Configure Data Transforms

Learn how to configure data transforms in Redpanda, including editing the transform.yaml file, environment variables, and memory settings. This topic covers both the configuration of transform functions and the WebAssembly (Wasm) engine’s environment.

Configure transform functions

This section covers how to configure transform functions using the transform.yaml configuration file, command-line overrides, and environment variables.

Transform configuration file

When you initialize a data transforms project, a transform.yaml file is generated in the provided directory. You can use this configuration file to configure the transform function with settings, including input and output topics, the language used for the data transform, and any environment variables.

  • name: The name of the transform function.

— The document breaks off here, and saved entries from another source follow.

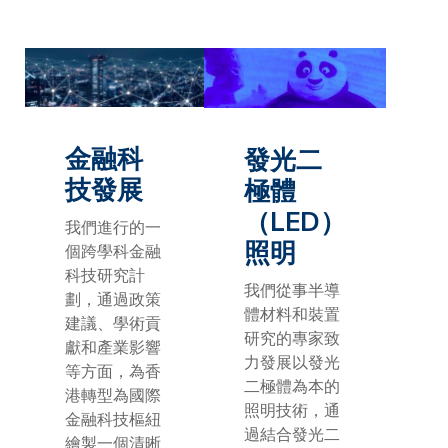
金融科
發光二
技發展
極體
（
LED）
我們進行的一
照明
個跨學科金融
科技研究計
我們從事半導
劃，通過政策
體材料和裝置
建議、學術貢
研究的專家致
獻和產業影響
力發展以發光
等方面，為香
二極體為本的
港轉型為國際
照明技術，通
金融科技樞紐
過結合發光二
繪製一個清晰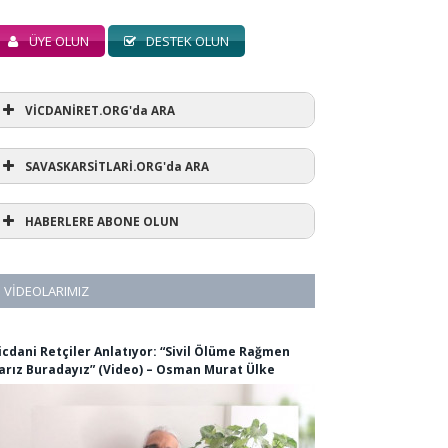
ÜYE OLUN
DESTEK OLUN
VİCDANİRET.ORG'da ARA
SAVASKARSİTLARİ.ORG'da ARA
HABERLERE ABONE OLUN
VIDEOLARIMIZ
icdani Retçiler Anlatıyor: “Sivil Ölüme Rağmen
arız Buradayız” (Video) – Osman Murat Ülke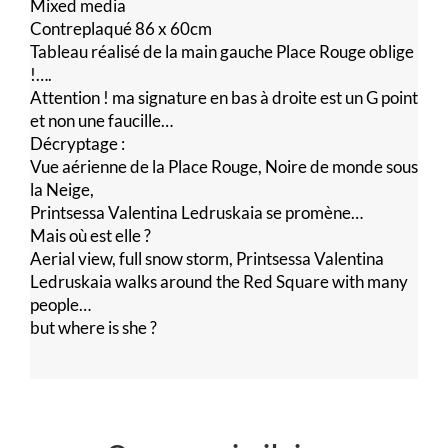
Mixed media
Contreplaqué 86 x 60cm
Tableau réalisé de la main gauche Place Rouge oblige
!….
Attention ! ma signature en bas à droite est un G point
et non une faucille…
Décryptage :
Vue aérienne de la Place Rouge, Noire de monde sous
la Neige,
Printsessa Valentina Ledruskaia se promène…
Mais où est elle ?
Aerial view, full snow storm, Printsessa Valentina
Ledruskaia walks around the Red Square with many
people…
but where is she ?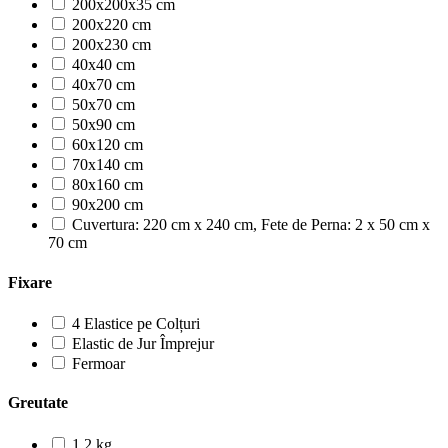
200x200x35 cm
200x220 cm
200x230 cm
40x40 cm
40x70 cm
50x70 cm
50x90 cm
60x120 cm
70x140 cm
80x160 cm
90x200 cm
Cuvertura: 220 cm x 240 cm, Fete de Perna: 2 x 50 cm x
70 cm
Fixare
4 Elastice pe Colțuri
Elastic de Jur Împrejur
Fermoar
Greutate
1.2 kg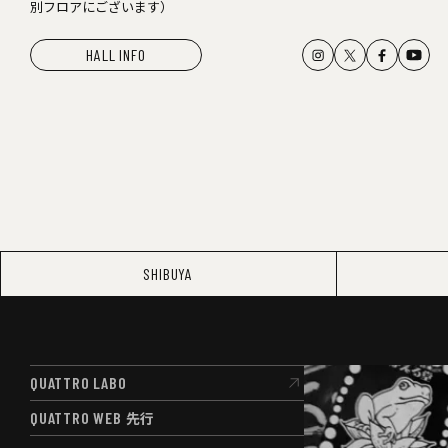
別フロアにございます）
HALL INFO
SHIBUYA
QUATTRO LABO
QUATTRO LABO
QUATTRO WEB
先行
QUATTRO WEB
先行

  • description: A description of what the transform function does.

  • input-topic: The topic from which data is read.

  • output-topics: A list of up to eight topics to which the transformed data is written.

  • language: The language used for the transform function. The language is set to the one you defined during initialization.

  • env: A dictionary of custom environment variables that are passed to the transform function. Do not prefix keys with REDPANDA_. Check the list of all limitations.

Here is an example of a transform.yaml file:

name: redpanda-example
description: |
  This transform function is an example to demonstrate how to configure data transforms in Redpanda.
input-topic: example-input-topic
output-topics:
  - example-output-topic-1
  - example-output-topic-2
language: tinygo-no-goroutines
env:
  DATA_TRANSFORMS_ARE_AWESOME: 'true'

Override configurations with command-line options

You can set the name of the transform function, environment variables, and input and output topics on the command-line when you deploy the transform. These command-line settings take precedence over those specified in the transform.yaml file.

Built-In environment variables

As well as custom environment variables set in either the command-line or the configuration file, Redpanda makes some built-in environment variables available to your transform functions. These variables include:

  • REDPANDA_INPUT_TOPIC: The input topic specified.

  • REDPANDA_OUTPUT_TOPIC_0..REDPANDA_OUTPUT_TOPIC_N: The output topics in the order specified on the command line or in the configuration file. For example, REDPANDA_OUTPUT_TOPIC_0 is the first variable, REDPANDA_OUTPUT_TOPIC_1 is the second variable, and so on.

Transform functions are isolated from the broker’s internal environment variables to maintain security and encapsulation. Each transform function only uses the environment variables explicitly provided to it.

Configure the Wasm engine

This section covers how to configure the Wasm engine environment using Redpanda cluster configuration properties.

Enable data transforms

To use data transforms, you must enable it for a Redpanda cluster using the data_transforms_enabled property.

Configure memory resources for data transforms

Redpanda reserves memory for each transform function within the broker. You need enough memory for your input record and output record to be in memory at the same time.

Set the following properties based on the number of functions you have and the amount of memory you anticipate needing.

  • data_transforms_per_core_memory_reservation: Increase this setting if you plan to deploy a large number of data transforms or if your transforms are memory-intensive. Reducing it may limit the number of concurrent transforms.

  • data_transforms_per_function_memory_limit: Adjust this setting if individual transform functions require more memory to process records efficiently. Reducing it may cause memory errors in complex transforms.

The maximum number of functions that can be deployed to a cluster is equal to data_transforms_per_core_memory_reservation / data_transforms_per_function_memory_limit. When that limit is hit, Redpanda cannot allocate memory for the VM and the transforms stay in errored states.

Configure maximum binary size

You can set the maximum size for a deployable Wasm binary that the broker can store using the data_transforms_binary_max_size property.

Increase this setting if your Wasm binaries are larger than the default limit. Setting it too low may prevent deployment of valid transform functions.

Configure commit interval

You can set the interval at which data transforms commit their progress using the data_transforms_commit_interval_ms property.

Adjust this setting to control how frequently the transform function’s progress is committed. Shorter intervals may provide more frequent progress updates but can increase load. Longer intervals reduce load but may delay progress updates.

Configure transform logging

Redpanda provides several properties to configure logging for data transforms:

  • data_transforms_logging_buffer_capacity_bytes: Increase this value if your transform logs are large or if you need to buffer more log data before flushing. Reducing this value may cause more frequent log flushing.

  • data_transforms_logging_flush_interval_ms: Adjust this value to control how frequently logs are flushed to the transform_logs topic. Shorter intervals provide more frequent log updates but can increase load. Longer intervals reduce load but may delay log updates.

  • data_transforms_logging_line_max_bytes: Increase this value if your log messages are frequently truncated. Setting this value too low may truncate important log information.

Configure runtime limits

You can set the maximum runtime for starting up a data transform and the time it takes for a single record to be transformed using the data_transforms_runtime_limit_ms property.

Adjust this value only if your transform functions need more time to process each record or to start up.